The other day I got a worried call from my mother-in-law. My wife usually calls her during her commute but that day she neither called or answered her phone.
Turns out my wife’s iPhone had crashed — the software had wedged and there was no way to reboot. The amusing, if you can call it that, fact was that her (employer-required) Windows PC had done the same thing the same day. For the PC, which also ignored any attempt to reboot, we took the battery out and back in, forcing a cold start.
We are rapidly turning our civilization into software. As we do that, and as we build smarter and smarter AIs to do more and more important tasks, it will be important simply to be sure the software we write simply works right and is reliable.
A key design feature that makes natural control systems reliable, as well as adaptive and robust and resilient, is the inclusion of lots of feedback. In the human brain, there is generally more feedback than forward signal along the major data pathways. By contrast, the standard model of sequential programming has no feedback at all; in the simplest and most common coding styles, all the operations are done by dead reckoning. Consider an html renderer such as is showing you this page. There are plenty of sites whose pages come up with overprinted regions in some browsers — because the renderer doesn’t look where it’s writing.
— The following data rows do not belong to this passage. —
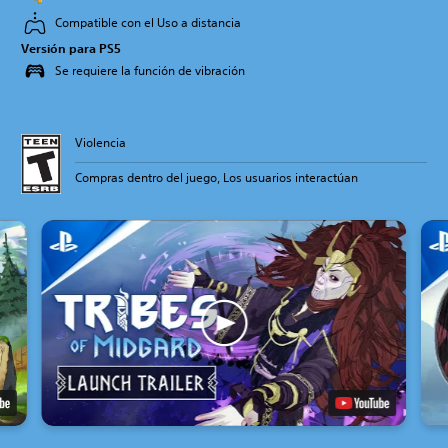
Compatible con el Uso a distancia
Versión para PS5
Se requiere la función de vibración
Violencia
Compras dentro del juego, Los usuarios interactúan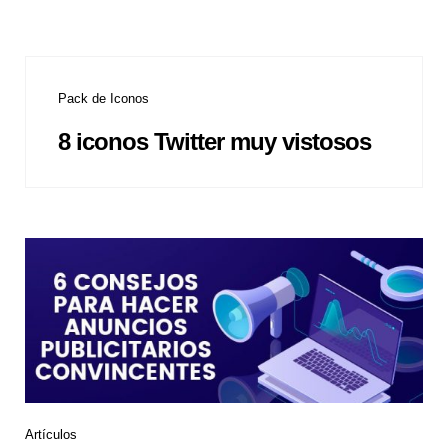
Pack de Iconos
8 iconos Twitter muy vistosos
Artículos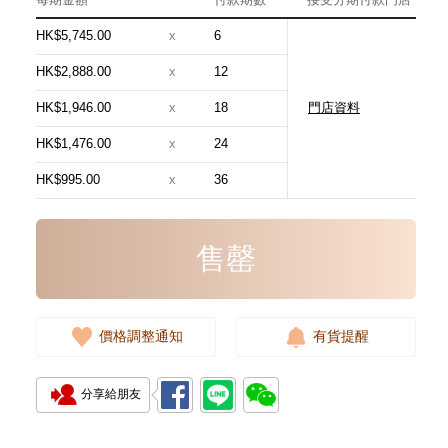
HK$5,745.00
x
6
HK$2,888.00
x
12
HK$1,946.00
x
18
門店資料
Chanel 香奈兒 Premiere H4412
18kt玫瑰金/鑽
HK$1,476.00
x
24
108,000.00
HK$995.00
x
36
售罄
價格調整通知
有貨提醒
分享給朋友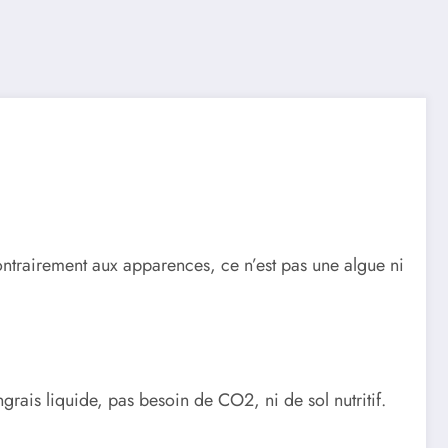
ntrairement aux apparences, ce n’est pas une algue ni
grais liquide, pas besoin de CO2, ni de sol nutritif.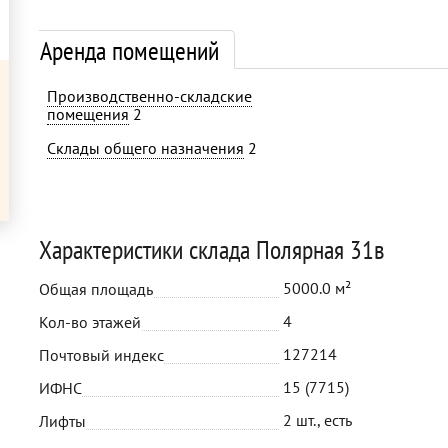
Аренда помещений
Производственно-складские
помещения
2
Склады общего назначения
2
Характеристики склада Полярная 31в
5000.0 м²
Общая площадь
4
Кол-во этажей
127214
Почтовый индекс
15 (7715)
ИФНС
2 шт., есть
Лифты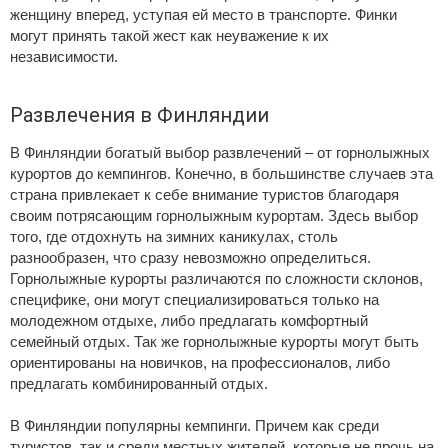
женщину вперед, уступая ей место в транспорте. Финки
могут принять такой жест как неуважение к их
независимости.
Развлечения в Финляндии
В Финляндии богатый выбор развлечений – от горнолыжных
курортов до кемпингов. Конечно, в большинстве случаев эта
страна привлекает к себе внимание туристов благодаря
своим потрясающим горнолыжным курортам. Здесь выбор
того, где отдохнуть на зимних каникулах, столь
разнообразен, что сразу невозможно определиться.
Горнолыжные курорты различаются по сложности склонов,
специфике, они могут специализироваться только на
молодежном отдыхе, либо предлагать комфортный
семейный отдых. Так же горнолыжные курорты могут быть
ориентированы на новичков, на профессионалов, либо
предлагать комбинированный отдых.
В Финляндии популярны кемпинги. Причем как среди
туристов, так и среди местных жителей, которые не прочь на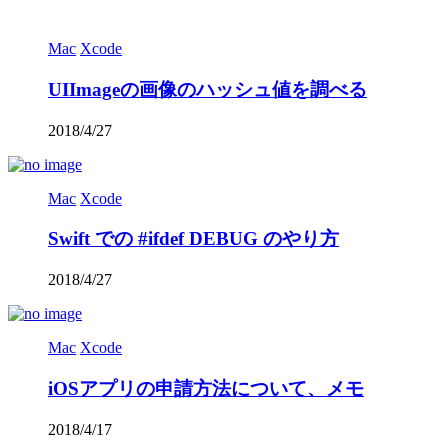
Mac
Xcode
UIImageの画像のハッシュ値を調べる
2018/4/27
Mac
Xcode
Swift での #ifdef DEBUG のやり方
2018/4/27
Mac
Xcode
iOSアプリの申請方法について、メモ
2018/4/17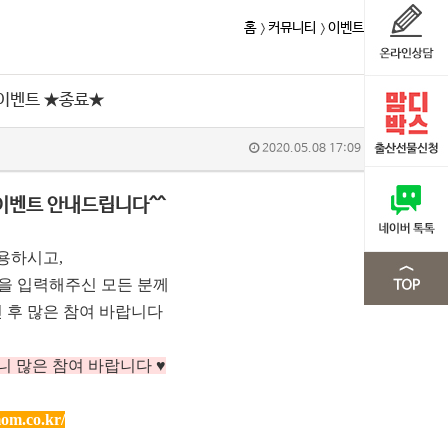
홈
커뮤니티
이벤트
 이벤트 ★종료★
2020.05.08 17:09
이벤트 안내드립니다^^
용하시고,
m을 입력해주신 모든 분께
 후 많은 참여 바랍니다
니 많은 참여 바랍니다 ♥
om.co.kr/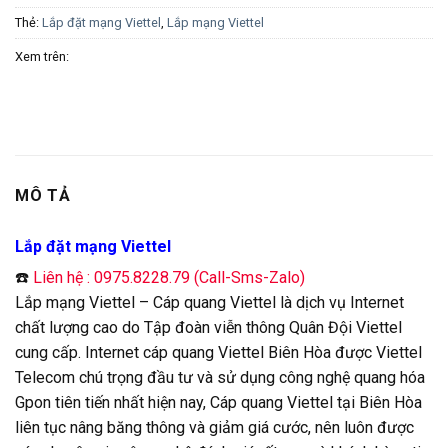
Thẻ:
Lắp đặt mạng Viettel
,
Lắp mạng Viettel
Xem trên:
MÔ TẢ
Lắp đặt mạng Viettel
☎️
Liên hệ : 0975.8228.79 (Call-Sms-Zalo)
Lắp mạng Viettel – Cáp quang Viettel là dịch vụ Internet
chất lượng cao do Tập đoàn viễn thông Quân Đội Viettel
cung cấp. Internet cáp quang Viettel Biên Hòa được Viettel
Telecom chú trọng đầu tư và sử dụng công nghệ quang hóa
Gpon tiên tiến nhất hiện nay, Cáp quang Viettel tại Biên Hòa
liên tục nâng băng thông và giảm giá cước, nên luôn được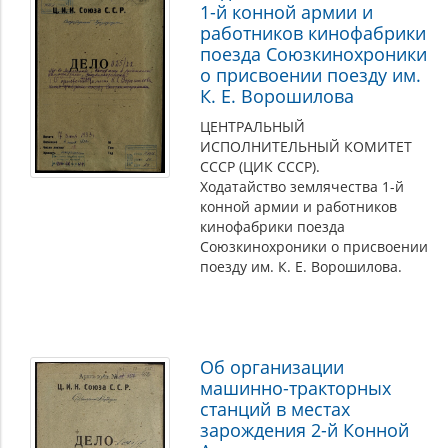
1-й конной армии и
работников кинофабрики
поезда Союзкинохроники
о присвоении поезду им.
К. Е. Ворошилова
ЦЕНТРАЛЬНЫЙ
ИСПОЛНИТЕЛЬНЫЙ КОМИТЕТ
СССР (ЦИК СССР).
Ходатайство землячества 1-й
конной армии и работников
кинофабрики поезда
Союзкинохроники о присвоении
поезду им. К. Е. Ворошилова.
Об организации
машинно-тракторных
станций в местах
зарождения 2-й Конной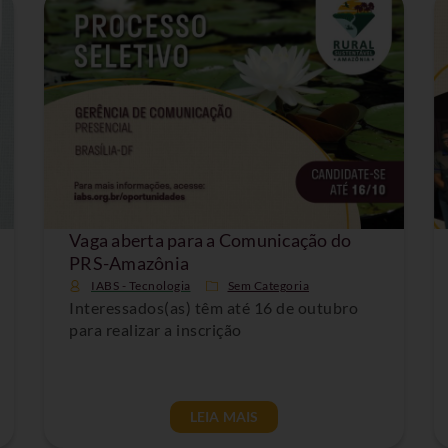
Vaga aberta para a Comunicação do
PRS-Amazônia
IABS - Tecnologia
Sem Categoria
Interessados(as) têm até 16 de outubro
para realizar a inscrição
LEIA MAIS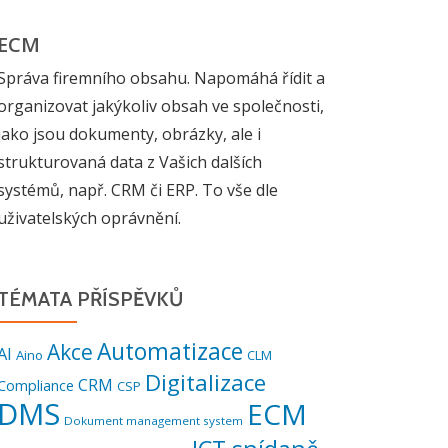
ECM
Správa firemního obsahu. Napomáhá řídit a
organizovat jakýkoliv obsah ve společnosti,
jako jsou dokumenty, obrázky, ale i
strukturovaná data z Vašich dalších
systémů, např. CRM či ERP. To vše dle
uživatelských oprávnění.
TÉMATA PŘÍSPĚVKŮ
Automatizace
Akce
AI
Aino
CLM
Digitalizace
CRM
Compliance
CSP
DMS
ECM
Dokument management system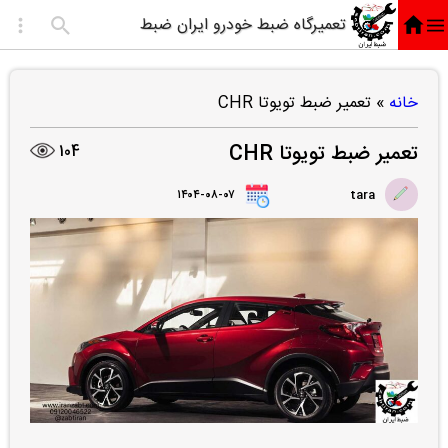
تعمیرگاه ضبط خودرو ایران ضبط
خانه
»
تعمیر ضبط تویوتا CHR
تعمیر ضبط تویوتا CHR
104
۱۴۰۴-۰۸-۰۷
tara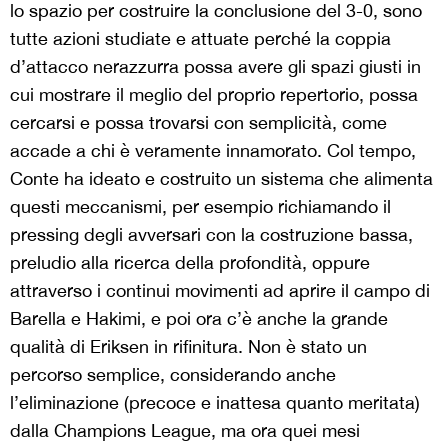
lo spazio per costruire la conclusione del 3-0, sono
tutte azioni studiate e attuate perché la coppia
d’attacco nerazzurra possa avere gli spazi giusti in
cui mostrare il meglio del proprio repertorio, possa
cercarsi e possa trovarsi con semplicità, come
accade a chi è veramente innamorato. Col tempo,
Conte ha ideato e costruito un sistema che alimenta
questi meccanismi, per esempio richiamando il
pressing degli avversari con la costruzione bassa,
preludio alla ricerca della profondità, oppure
attraverso i continui movimenti ad aprire il campo di
Barella e Hakimi, e poi ora c’è anche la grande
qualità di Eriksen in rifinitura. Non è stato un
percorso semplice, considerando anche
l’eliminazione (precoce e inattesa quanto meritata)
dalla Champions League, ma ora quei mesi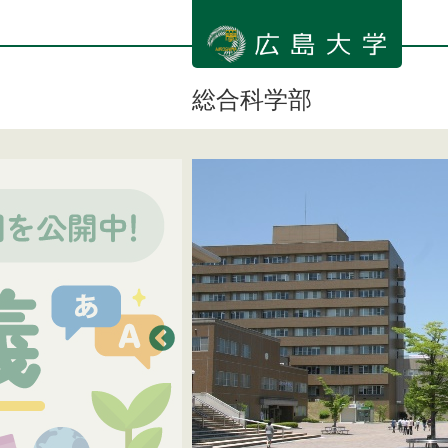
メ
イ
ン
コ
ン
総合科学部
テ
ン
ツ
に
移
動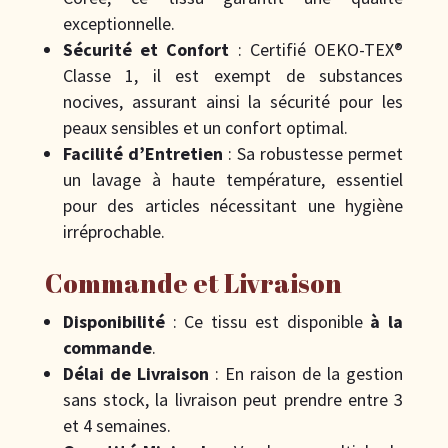
exceptionnelle.
Sécurité et Confort
: Certifié OEKO-TEX®
Classe 1, il est exempt de substances
nocives, assurant ainsi la sécurité pour les
peaux sensibles et un confort optimal.
Facilité d’Entretien
: Sa robustesse permet
un lavage à haute température, essentiel
pour des articles nécessitant une hygiène
irréprochable.
Commande et Livraison
Disponibilité
: Ce tissu est disponible
à la
commande
.
Délai de Livraison
: En raison de la gestion
sans stock, la livraison peut prendre entre 3
et 4 semaines.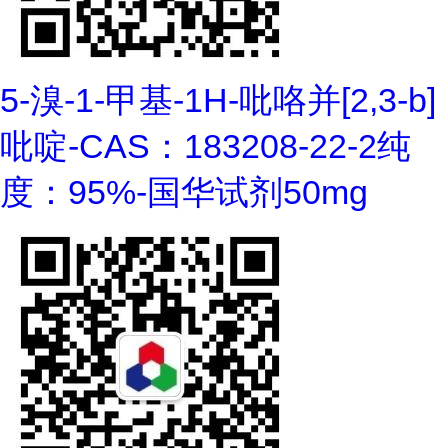
5-溴-1-甲基-1H-吡咯并[2,3-b]
吡啶-CAS：183208-22-2纯
度：95%-国华试剂50mg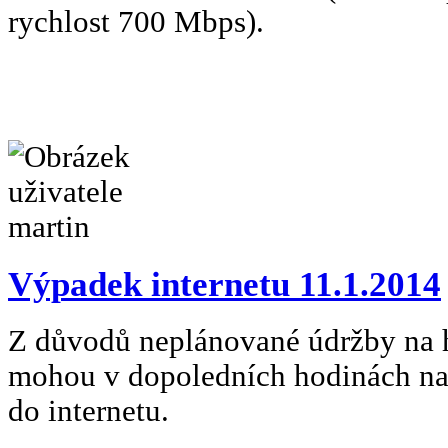
rychlost 700 Mbps).
Výpadek internetu 11.1.2014
Z důvodů neplánované údržby na 
mohou v dopoledních hodinách nas
do internetu.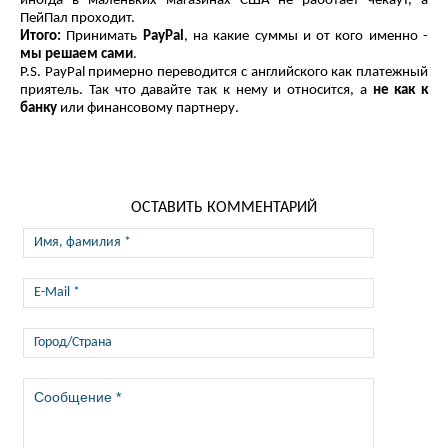
иногда в маленьких магазинах США не работает чекаут, а
ПейПал проходит.
Итого:
Принимать
PayPal
, на какие суммы и от кого именно -
мы решаем сами
.
P.S. PayPal примерно переводится с английского как платежный
приятель. Так что давайте так к нему и относится, а
не как к
банку
или финансовому партнеру.
ОСТАВИТЬ КОММЕНТАРИЙ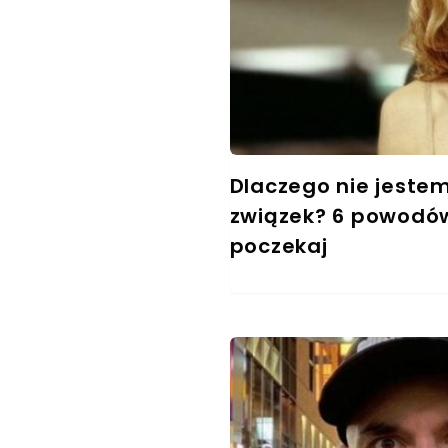
Dlaczego nie jeste
związek? 6 powodów
poczekaj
It’s possible to do better, of course. In control systems, where feedback is essential, you have tight control loops that check and set, check and set, hundreds or thousands of times a second. Porting some knowledge of feedback in control systems back into systems software (and the rest of our software) would make it more reliable, as well as adaptive and robust and resilient. And as we turn our civilization into software, that’ll be a very good thing.